Exercise:
Where a line below holds the string "SILVER", copy that line.

Dataset content:
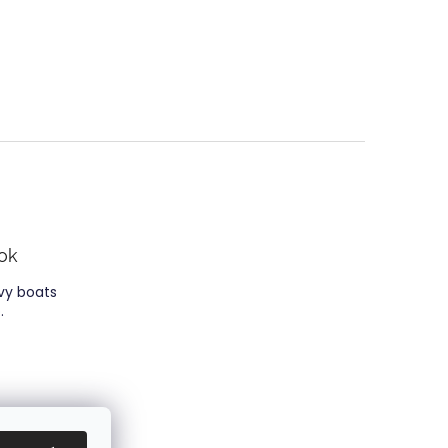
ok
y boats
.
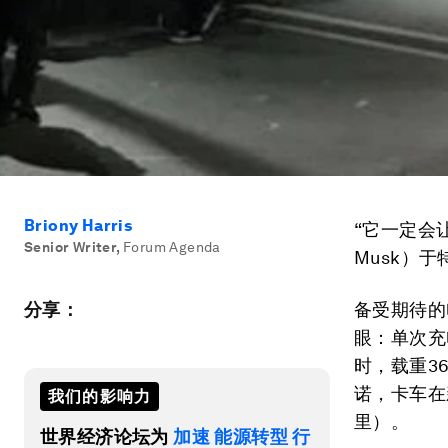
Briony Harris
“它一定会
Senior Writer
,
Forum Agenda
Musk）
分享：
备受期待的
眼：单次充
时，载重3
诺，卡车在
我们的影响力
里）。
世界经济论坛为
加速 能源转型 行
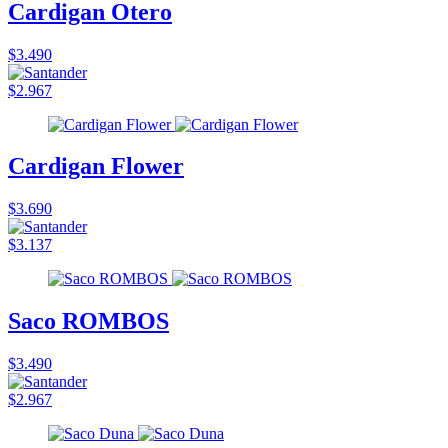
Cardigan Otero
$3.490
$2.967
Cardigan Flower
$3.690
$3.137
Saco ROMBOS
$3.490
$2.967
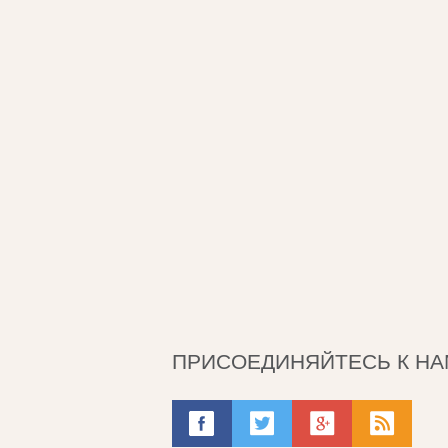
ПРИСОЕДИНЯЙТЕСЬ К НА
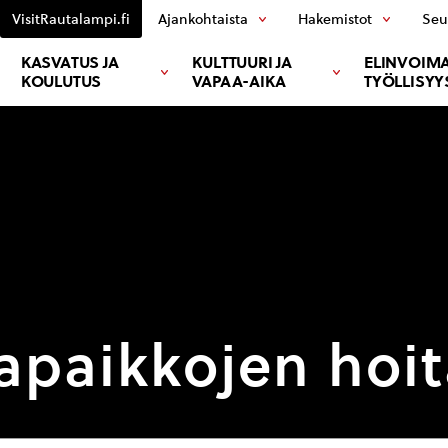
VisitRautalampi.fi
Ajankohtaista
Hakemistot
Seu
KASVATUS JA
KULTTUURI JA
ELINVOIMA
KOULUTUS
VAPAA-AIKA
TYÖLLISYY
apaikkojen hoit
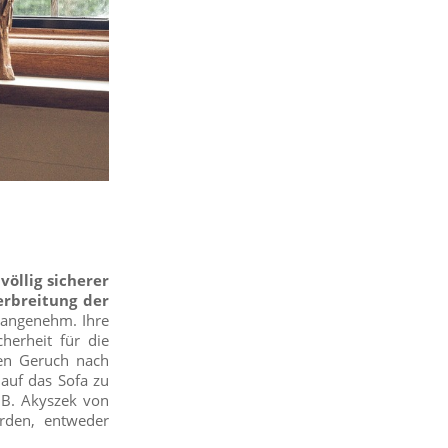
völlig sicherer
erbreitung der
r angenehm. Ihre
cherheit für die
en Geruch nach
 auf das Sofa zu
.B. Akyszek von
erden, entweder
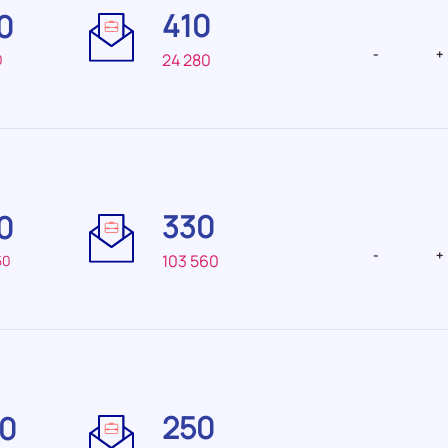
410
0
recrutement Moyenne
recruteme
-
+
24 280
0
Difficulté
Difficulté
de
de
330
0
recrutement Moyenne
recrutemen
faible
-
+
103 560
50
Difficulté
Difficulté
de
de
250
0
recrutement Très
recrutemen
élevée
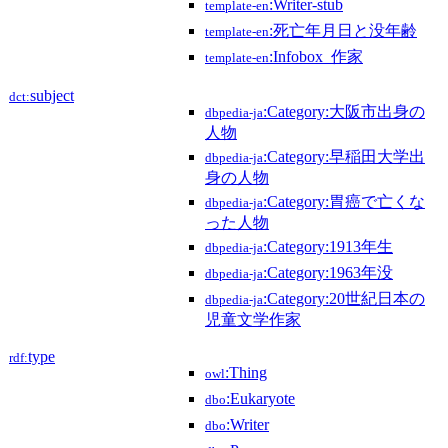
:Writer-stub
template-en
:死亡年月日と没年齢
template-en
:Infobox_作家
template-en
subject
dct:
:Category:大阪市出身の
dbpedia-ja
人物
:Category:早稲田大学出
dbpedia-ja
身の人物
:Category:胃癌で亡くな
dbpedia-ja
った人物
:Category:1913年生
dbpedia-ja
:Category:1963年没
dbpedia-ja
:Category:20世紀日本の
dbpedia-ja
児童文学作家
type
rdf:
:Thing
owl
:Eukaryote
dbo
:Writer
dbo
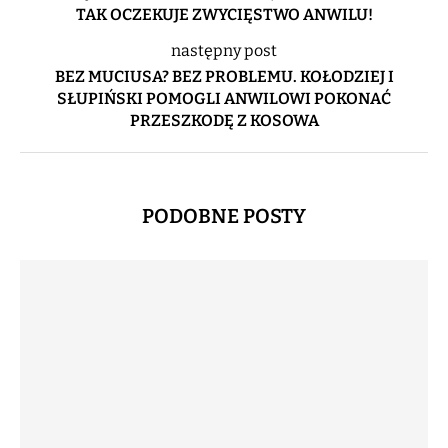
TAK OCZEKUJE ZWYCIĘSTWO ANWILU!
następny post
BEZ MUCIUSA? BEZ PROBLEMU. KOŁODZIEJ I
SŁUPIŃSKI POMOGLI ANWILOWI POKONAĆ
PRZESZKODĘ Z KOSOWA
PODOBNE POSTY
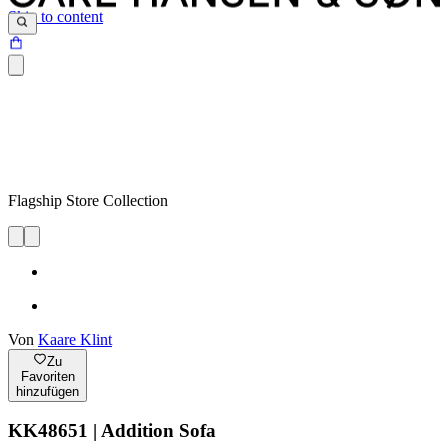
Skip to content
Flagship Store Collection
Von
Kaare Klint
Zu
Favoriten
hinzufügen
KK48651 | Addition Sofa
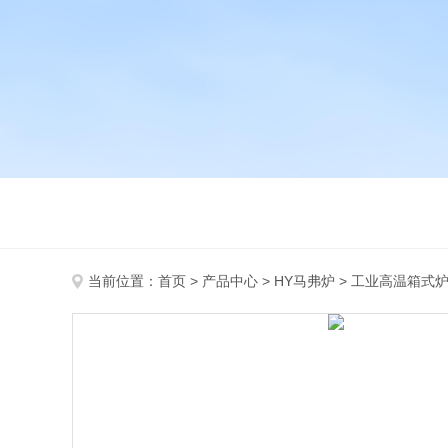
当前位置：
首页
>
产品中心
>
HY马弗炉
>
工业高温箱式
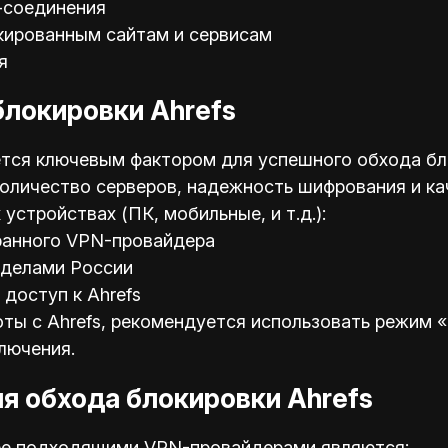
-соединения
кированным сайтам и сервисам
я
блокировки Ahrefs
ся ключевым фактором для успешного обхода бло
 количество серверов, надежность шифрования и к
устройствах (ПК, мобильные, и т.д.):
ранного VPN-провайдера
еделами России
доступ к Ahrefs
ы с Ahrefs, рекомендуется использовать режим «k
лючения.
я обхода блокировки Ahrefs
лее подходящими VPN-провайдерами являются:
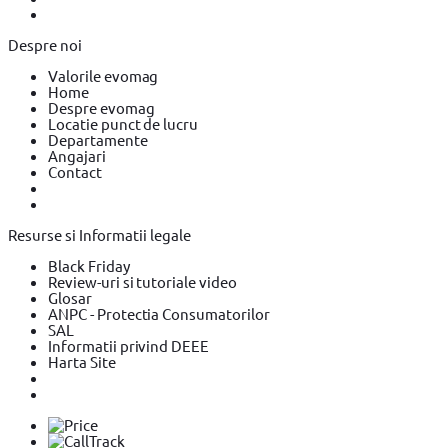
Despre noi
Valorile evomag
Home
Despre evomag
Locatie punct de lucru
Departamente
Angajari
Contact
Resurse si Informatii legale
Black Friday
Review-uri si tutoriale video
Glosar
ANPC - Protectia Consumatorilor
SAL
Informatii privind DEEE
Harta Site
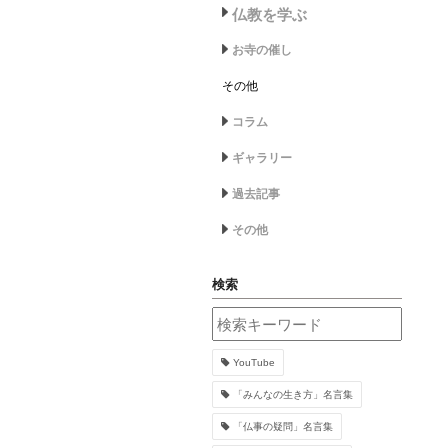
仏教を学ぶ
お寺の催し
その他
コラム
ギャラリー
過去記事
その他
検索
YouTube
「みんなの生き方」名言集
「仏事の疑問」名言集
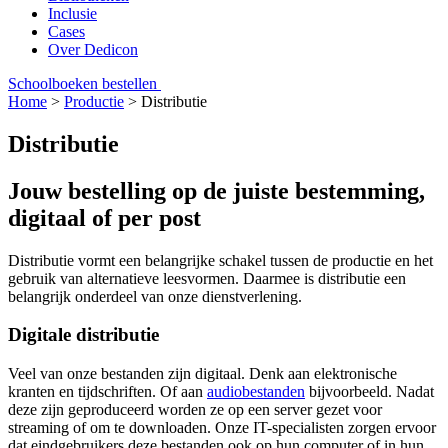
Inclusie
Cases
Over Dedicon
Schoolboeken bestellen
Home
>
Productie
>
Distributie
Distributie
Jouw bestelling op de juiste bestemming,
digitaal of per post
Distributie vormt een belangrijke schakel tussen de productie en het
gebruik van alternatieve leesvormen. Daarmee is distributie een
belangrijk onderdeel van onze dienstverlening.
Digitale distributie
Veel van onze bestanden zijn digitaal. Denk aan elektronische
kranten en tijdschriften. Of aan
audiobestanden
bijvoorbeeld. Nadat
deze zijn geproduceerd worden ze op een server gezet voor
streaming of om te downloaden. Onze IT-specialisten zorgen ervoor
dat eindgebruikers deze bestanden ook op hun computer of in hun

--

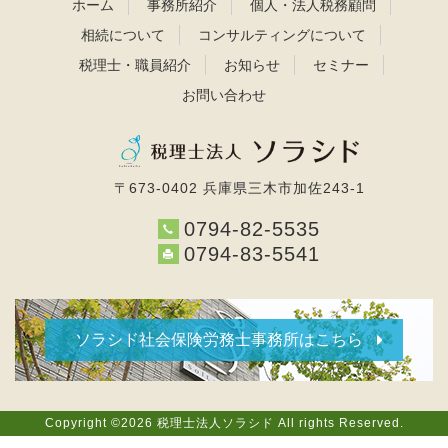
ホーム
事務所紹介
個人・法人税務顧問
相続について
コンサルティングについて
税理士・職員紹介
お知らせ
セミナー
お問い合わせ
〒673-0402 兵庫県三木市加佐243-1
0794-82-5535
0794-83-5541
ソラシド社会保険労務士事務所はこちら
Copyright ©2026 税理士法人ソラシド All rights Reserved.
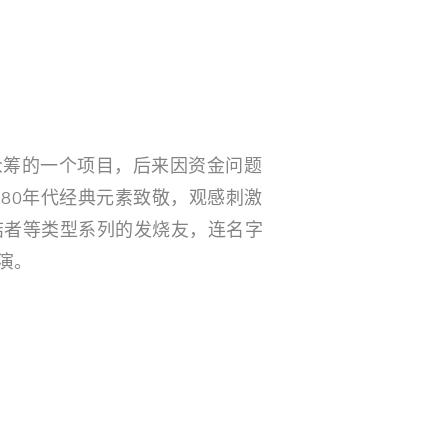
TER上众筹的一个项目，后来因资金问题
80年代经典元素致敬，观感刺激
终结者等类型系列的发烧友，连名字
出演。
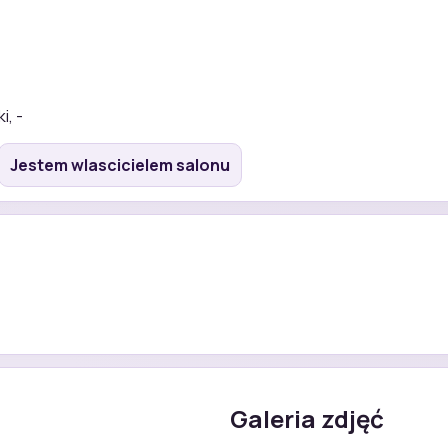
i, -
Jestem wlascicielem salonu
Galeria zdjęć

* * *

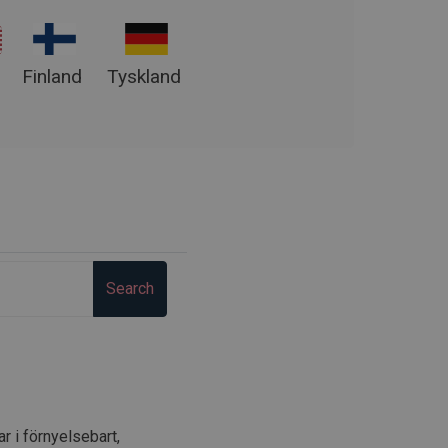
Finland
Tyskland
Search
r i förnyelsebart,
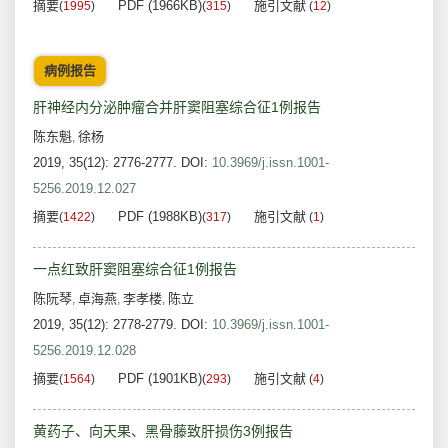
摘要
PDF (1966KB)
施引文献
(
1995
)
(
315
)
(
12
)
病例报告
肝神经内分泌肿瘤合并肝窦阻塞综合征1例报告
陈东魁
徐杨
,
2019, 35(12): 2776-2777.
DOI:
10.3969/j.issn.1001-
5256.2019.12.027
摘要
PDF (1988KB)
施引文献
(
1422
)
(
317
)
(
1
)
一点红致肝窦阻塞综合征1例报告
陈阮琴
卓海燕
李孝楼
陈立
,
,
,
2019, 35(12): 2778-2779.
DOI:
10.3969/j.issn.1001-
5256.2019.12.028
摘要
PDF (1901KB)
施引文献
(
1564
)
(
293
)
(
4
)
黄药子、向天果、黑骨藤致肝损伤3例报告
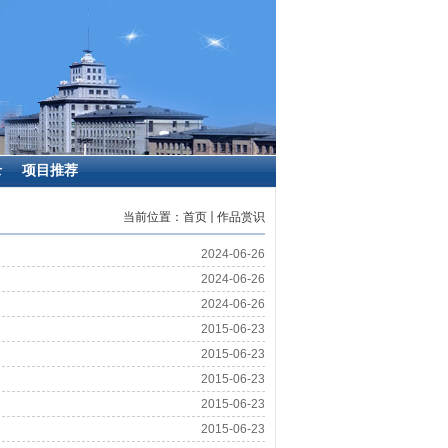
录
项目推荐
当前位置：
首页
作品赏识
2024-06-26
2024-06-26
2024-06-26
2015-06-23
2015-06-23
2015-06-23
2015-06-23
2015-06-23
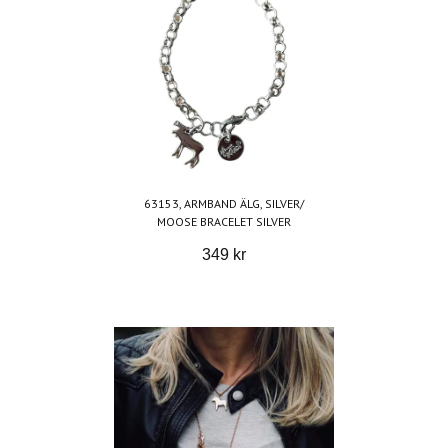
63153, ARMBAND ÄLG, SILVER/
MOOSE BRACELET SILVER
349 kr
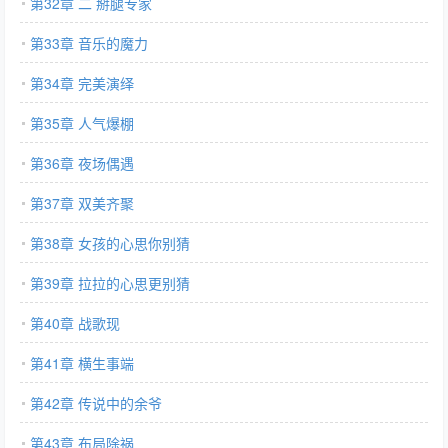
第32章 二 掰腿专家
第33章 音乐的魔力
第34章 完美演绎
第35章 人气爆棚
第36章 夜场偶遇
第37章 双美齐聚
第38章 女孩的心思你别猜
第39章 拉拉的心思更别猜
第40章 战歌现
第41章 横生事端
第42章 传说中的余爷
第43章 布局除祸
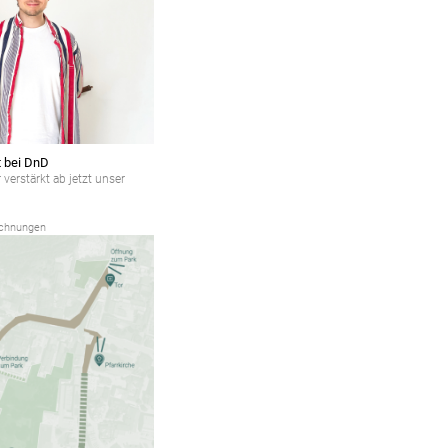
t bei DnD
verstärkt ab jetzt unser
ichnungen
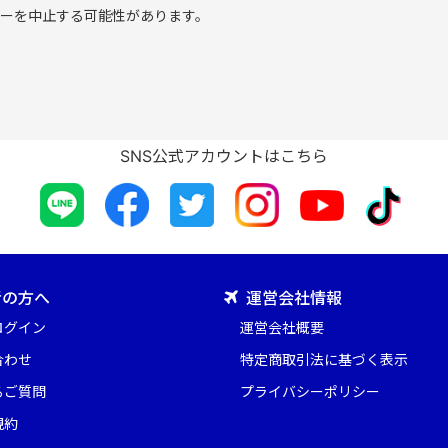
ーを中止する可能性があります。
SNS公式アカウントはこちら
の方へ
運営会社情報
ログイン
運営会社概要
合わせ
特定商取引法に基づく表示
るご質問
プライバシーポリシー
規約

Output for this exercise:
63153, ARMBAND ÄLG, SILVER/
MOOSE BRACELET SILVER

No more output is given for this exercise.